**EXERCISE AIM:** Go through the material and copy each line in which the word "Cancel" shows up.

MATERIAL TO PROCESS START

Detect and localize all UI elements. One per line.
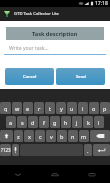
button[interactable]: i [78,102,88,114]
staticText: u [70,105,74,112]
button[interactable]: t [45,102,55,114]
button[interactable]: v [46,130,56,142]
staticText: m [81,133,87,140]
staticText: z [17,133,20,140]
button[interactable]: n [68,130,78,142]
button[interactable]: e [23,102,33,114]
staticText: t [49,105,51,112]
staticText: n [71,133,75,140]
button[interactable]: Enter [93,144,110,156]
button[interactable]: Voice input [12,144,19,156]
button[interactable]: Recent apps [73,165,110,183]
staticText: r [38,105,41,112]
staticText: a [9,119,13,126]
staticText: b [60,133,64,140]
staticText: g [53,119,57,126]
button[interactable]: . [84,144,92,156]
staticText: Cancel [23,74,37,80]
staticText: j [76,119,78,126]
staticText: q [4,105,8,112]
button[interactable]: q [0,102,11,114]
button[interactable]: o [89,102,99,114]
staticText: h [64,119,68,126]
staticText: Task description [32,30,78,38]
staticText: k [87,119,90,126]
staticText: o [92,105,96,112]
staticText: Write your task... [9,45,49,52]
button[interactable]: k [83,116,93,128]
staticText: GTD Task Collector Lite [14,11,59,17]
button[interactable]: Task description [6,27,104,40]
staticText: i [82,105,84,112]
other: App icon [4,11,10,17]
staticText: d [31,119,35,126]
button[interactable]: x [24,130,34,142]
button[interactable]: z [14,130,23,142]
button[interactable]: Send [56,68,105,85]
button[interactable]: Cancel [5,68,54,85]
button[interactable]: w [12,102,22,114]
button[interactable]: r [34,102,44,114]
staticText: c [39,133,42,140]
staticText: f [43,119,45,126]
staticText: x [28,133,31,140]
staticText: s [21,119,24,126]
staticText: w [15,105,20,112]
button[interactable]: d [28,116,38,128]
button[interactable]: g [50,116,60,128]
button[interactable]: Home [36,165,73,183]
staticText: y [60,105,63,112]
staticText: l [98,119,100,126]
staticText: v [50,133,53,140]
button[interactable]: h [61,116,71,128]
button[interactable]: a [6,116,16,128]
button[interactable]: s [17,116,27,128]
staticText: Send [76,74,86,80]
button[interactable]: Back [0,165,36,183]
staticText: p [103,105,107,112]
button[interactable]: u [67,102,77,114]
button[interactable]: m [79,130,89,142]
staticText: . [87,147,89,154]
button[interactable]: l [94,116,104,128]
staticText: e [26,105,30,112]
button[interactable]: j [72,116,82,128]
button[interactable]: ?123 [0,144,11,156]
button[interactable]: Shift [0,130,13,142]
button[interactable]: b [57,130,67,142]
button[interactable]: c [35,130,45,142]
button[interactable]: f [39,116,49,128]
staticText: 17:18 [95,0,108,7]
button[interactable]: p [100,102,110,114]
button[interactable]: y [56,102,66,114]
staticText: ?123 [1,147,11,153]
button[interactable]: Backspace [90,130,110,142]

MATERIAL TO PROCESS END

**SOLUTION FOR THIS TASK:**
staticText: Cancel [23,74,37,80]
button[interactable]: Cancel [5,68,54,85]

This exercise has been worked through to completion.